[What to work on]:
Please report, as a bare number, how many lines below include the string "WalangPasok".
▽
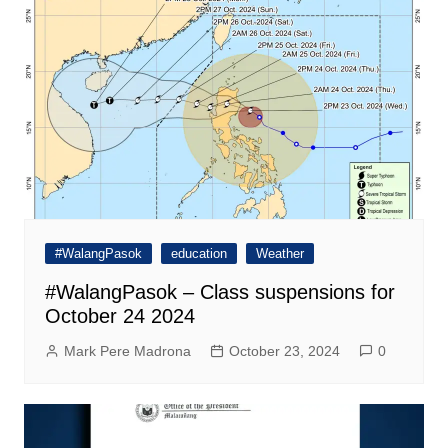
#WalangPasok
education
Weather
#WalangPasok – Class suspensions for
October 24 2024
Mark Pere Madrona
October 23, 2024
0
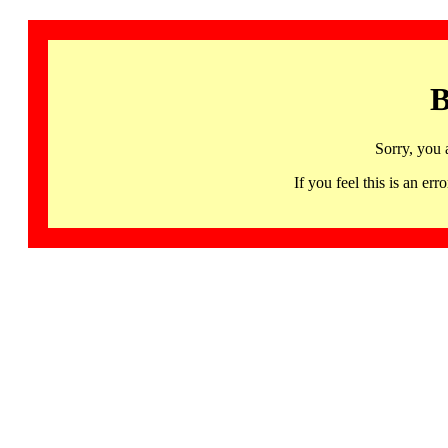
B
Sorry, you 
If you feel this is an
△
[Response to the task]:
2